Pubblicato 27 Luglio 2010
Aggiornato 12 Febbraio 2018 20:47

La BlackHat 2010 si preannuncia particolarmente ricca. Dopo i dati rubati con l’aiuto dei browser, a cadere questa volta è il protocollo WPA2, fino a questo momento il non plus ultra della sicurezza delle reti wireless. Scoperto da Md Sohail Ahmad di AirTight, il baco colpisce il protocollo WPA2 in sé e non una sua particolare implementazione. In onore alla pagina dello standard che contiene le informazioni che hanno portato alla scoperta della vulnerabilità il baco è stato chiamato “Hole 196”.

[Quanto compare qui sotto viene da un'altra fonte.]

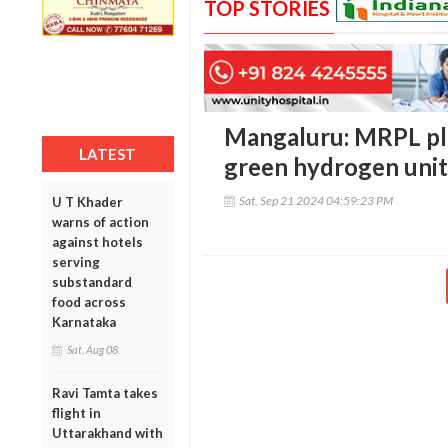
TOP STORIES
Mangaluru: MRPL plan
LATEST
green hydrogen unit 
Sat, Sep 21 2024 04:59:23 PM
U T Khader
warns of action
against hotels
serving
substandard
food across
Karnataka
Sat, Aug 08
Ravi Tamta takes
flight in
Uttarakhand with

Senza scendere troppo nei dettagli, il protocollo WPA prevede due tipi di chiavi per la cifratura dei dati: il PTK, dedicato agli scambi “unicast” tra singoli nodi, e il GTK per i dati indirizzati a più nodi contemporaneamente. Il problema risiede nel basso livello di protezione offerto dalle chiavi GTK: mentre per le chiavi PTK è previsto che il riconoscimento degli “address spoofing”, ovvero delle falsificazioni degli indirizzi MAC per fingersi qualcun altro, le chiavi GTK non possono usare questo meccanismo. All’aggressore basta quindi fingere di essere l’access gateway, inviare dati a più nodi (chiave GTK) per vedersi rispondere dagli altri client con il loro MAC address e la loro chiave PTK. Unico limite: l’aggressore deve essere già dentro la rete.

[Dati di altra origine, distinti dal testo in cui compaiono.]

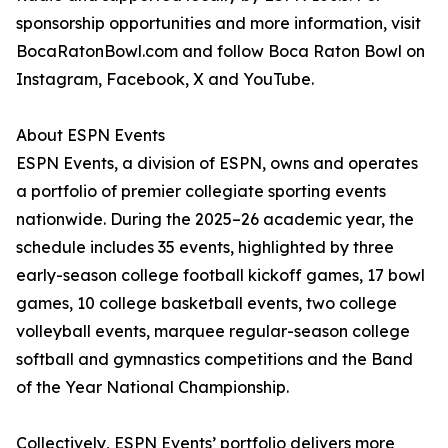
sponsorship opportunities and more information, visit
BocaRatonBowl.com and follow Boca Raton Bowl on
Instagram, Facebook, X and YouTube.
About ESPN Events
ESPN Events, a division of ESPN, owns and operates
a portfolio of premier collegiate sporting events
nationwide. During the 2025–26 academic year, the
schedule includes 35 events, highlighted by three
early-season college football kickoff games, 17 bowl
games, 10 college basketball events, two college
volleyball events, marquee regular-season college
softball and gymnastics competitions and the Band
of the Year National Championship.
Collectively, ESPN Events’ portfolio delivers more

Niente utilizzo a scrocco di connessioni altrui, quindi, ma piuttosto il rischio di vedersi sniffare il traffico dagli altri nodi sulla rete, cosa che potrebbe non impensierire troppo gli utenti casalinghi ma che dovrebbe mettere sul chi-va-là società e uffici.

Una vulnerabilità insidiosa, soprattutto alla luce del lungo tempo che sarà necessario per correggerla. Il baco è infatti scritto nero su bianco nello standard e la riscrittura della pagina 196 richiederà tempo e riunioni. Speriamo però che a nessuno dei costruttori venga in mente di prendere iniziativa e implementare una qualche sorta di patch all’interno dei propri prodotti. Rischieremmo delle incompatibilità tra device diversi, incompatibilità che uno standard, seppur difettoso, è riuscito finora a tenere a bada.